*** Entries provided Section Begins ***

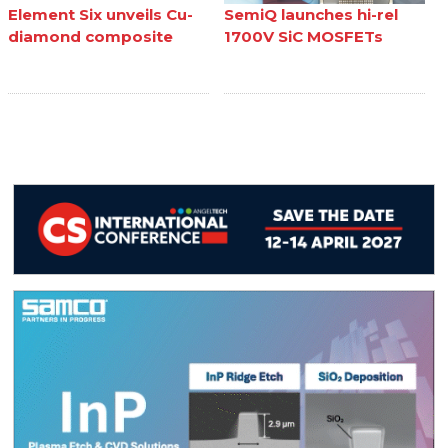
Element Six unveils Cu-
SemiQ launches hi-rel
diamond composite
1700V SiC MOSFETs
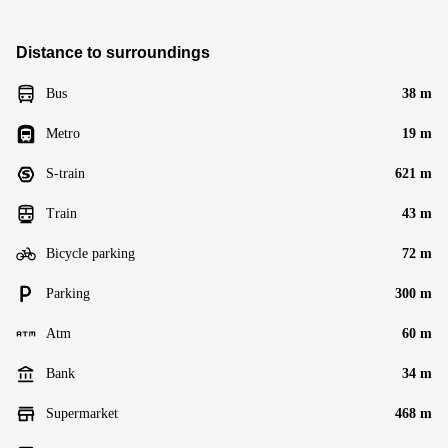
Distance to surroundings
Bus
38 m
Metro
19 m
S-train
621 m
Train
43 m
Bicycle parking
72 m
Parking
300 m
Atm
60 m
Bank
34 m
Supermarket
468 m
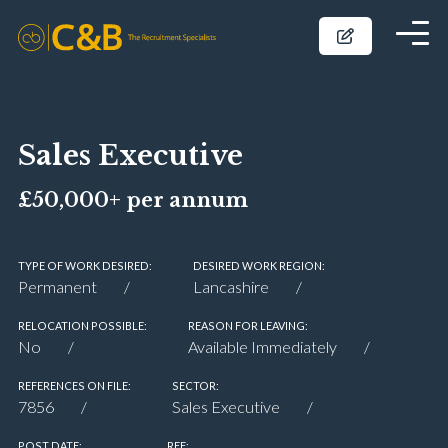
Sales Executive
£50,000+ per annum
TYPE OF WORK DESIRED:
DESIRED WORK REGION:
Permanent
Lancashire
RELOCATION POSSIBLE:
REASON FOR LEAVING:
No
Available Immediately
REFERENCES ON FILE:
SECTOR:
7856
Sales Executive
POST DATE:
REF:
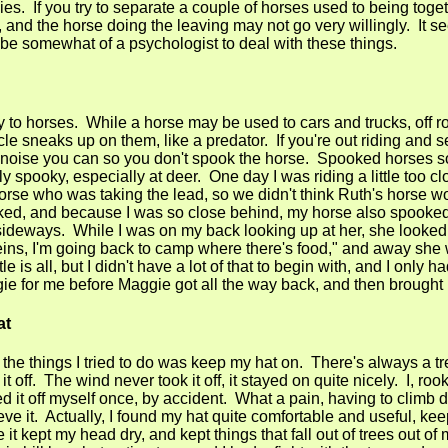
s. If you try to separate a couple of horses used to being togeth
t, and the horse doing the leaving may not go very willingly. It s
e somewhat of a psychologist to deal with these things.
ky to horses. While a horse may be used to cars and trucks, off r
ycle sneaks up on them, like a predator. If you're out riding and 
he noise you can so you don't spook the horse. Spooked horses s
y spooky, especially at deer. One day I was riding a little too c
orse who was taking the lead, so we didn't think Ruth's horse 
d, and because I was so close behind, my horse also spooked, 
 sideways. While I was on my back looking up at her, she looke
reins, I'm going back to camp where there's food," and away she 
le is all, but I didn't have a lot of that to begin with, and I only 
e for me before Maggie got all the way back, and then brought
at
 the things I tried to do was keep my hat on. There's always a tr
 it off. The wind never took it off, it stayed on quite nicely. I, rook
d it off myself once, by accident. What a pain, having to climb 
ieve it. Actually, I found my hat quite comfortable and useful, ke
le it kept my head dry, and kept things that fall out of trees out o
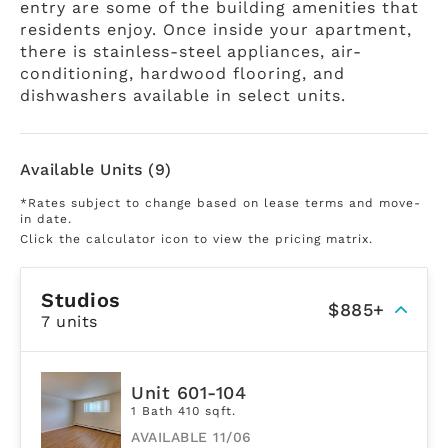
entry are some of the building amenities that
residents enjoy. Once inside your apartment,
there is stainless-steel appliances, air-
conditioning, hardwood flooring, and
dishwashers available in select units.
Available Units (9)
*Rates subject to change based on lease terms and move-
in date.
Click the calculator icon to view the pricing matrix.
Studios
$885+
7 units
Unit 601-104
1 Bath 410 sqft.
AVAILABLE 11/06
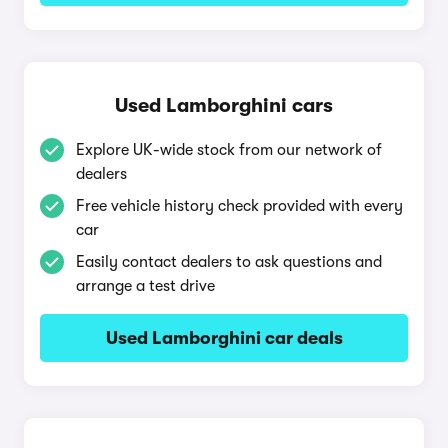
Used Lamborghini cars
Explore UK-wide stock from our network of
dealers
Free vehicle history check provided with every
car
Easily contact dealers to ask questions and
arrange a test drive
Used Lamborghini car deals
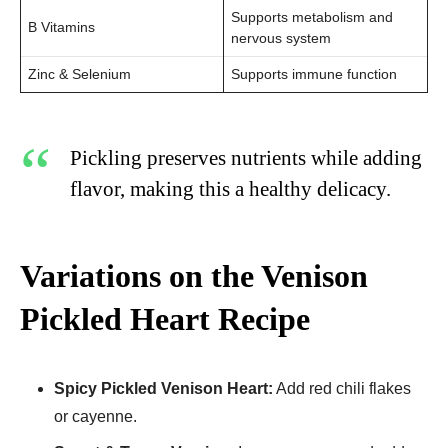
Supports metabolism and
B Vitamins
nervous system
Zinc & Selenium
Supports immune function
Pickling preserves nutrients while adding
flavor, making this a healthy delicacy.
Variations on the Venison
Pickled Heart Recipe
Spicy Pickled Venison Heart:
Add red chili flakes
or cayenne.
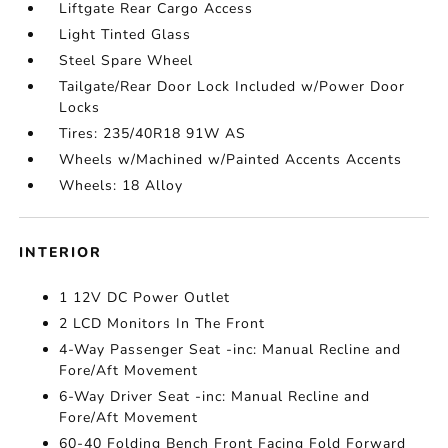
Liftgate Rear Cargo Access
Light Tinted Glass
Steel Spare Wheel
Tailgate/Rear Door Lock Included w/Power Door
Locks
Tires: 235/40R18 91W AS
Wheels w/Machined w/Painted Accents Accents
Wheels: 18 Alloy
INTERIOR
1 12V DC Power Outlet
2 LCD Monitors In The Front
4-Way Passenger Seat -inc: Manual Recline and
Fore/Aft Movement
6-Way Driver Seat -inc: Manual Recline and
Fore/Aft Movement
60-40 Folding Bench Front Facing Fold Forward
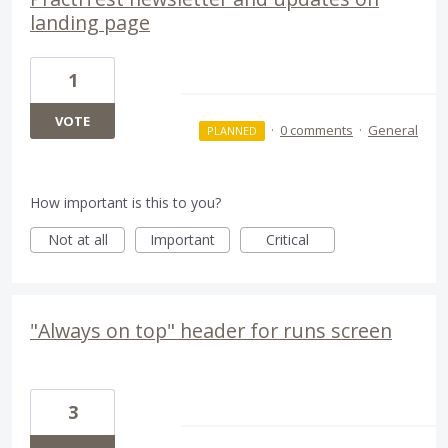
landing page
1
VOTE
·
0 comments
·
General
PLANNED
How important is this to you?
Not at all
Important
Critical
"Always on top" header for runs screen
3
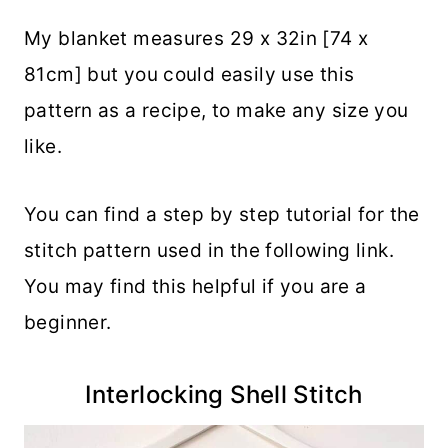
My blanket measures 29 x 32in [74 x
81cm] but you could easily use this
pattern as a recipe, to make any size you
like.
You can find a step by step tutorial for the
stitch pattern used in the following link.
You may find this helpful if you are a
beginner.
Interlocking Shell Stitch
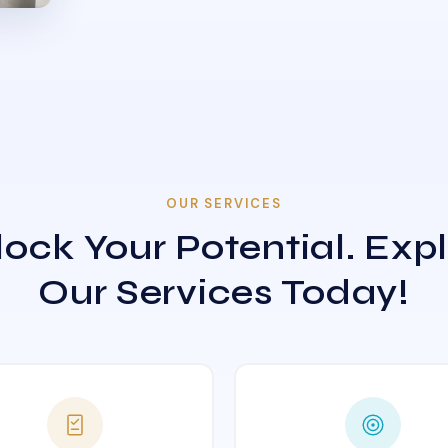
OUR SERVICES
ock Your Potential. Exp
Our Services Today!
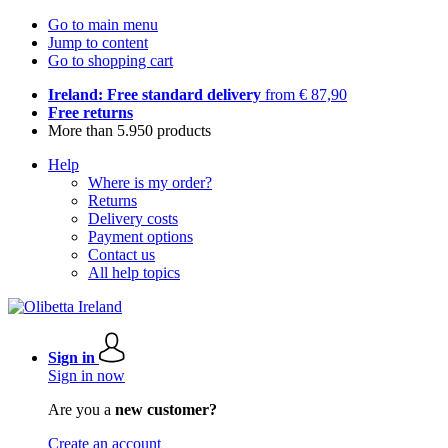
Go to main menu
Jump to content
Go to shopping cart
Ireland: Free standard delivery
from € 87,90
Free returns
More than 5.950 products
Help
Where is my order?
Returns
Delivery costs
Payment options
Contact us
All help topics
Sign in
Sign in now
Are you a
new customer?
Create an account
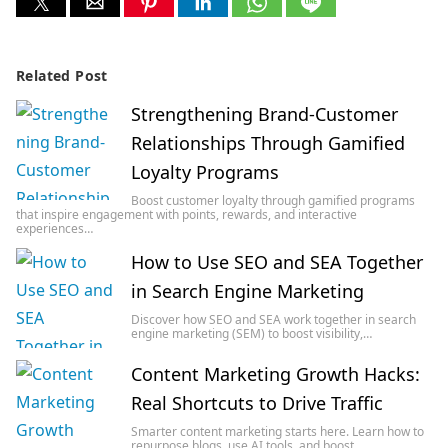
Related Post
Strengthening Brand-Customer
Relationships Through Gamified
Loyalty Programs
Boost customer loyalty through gamified programs
that inspire engagement with points, rewards, and interactive
experiences…
How to Use SEO and SEA Together
in Search Engine Marketing
Discover how SEO and SEA work together in search
engine marketing (SEM) to boost visibility,…
Content Marketing Growth Hacks:
Real Shortcuts to Drive Traffic
Smarter content marketing starts here. Learn how to
repurpose blogs, use AI tools, and boost…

*** Entries provided Section Ends ***

- Exercise goal -
Starting at the line in the records above that contains "that inspire engagement", output every line up to and including the last one, with nothing added.

- Exercise answer -
that inspire engagement with points, rewards, and interactive
experiences…
How to Use SEO and SEA Together
in Search Engine Marketing
Discover how SEO and SEA work together in search
engine marketing (SEM) to boost visibility,…
Content Marketing Growth Hacks:
Real Shortcuts to Drive Traffic
Smarter content marketing starts here. Learn how to
repurpose blogs, use AI tools, and boost…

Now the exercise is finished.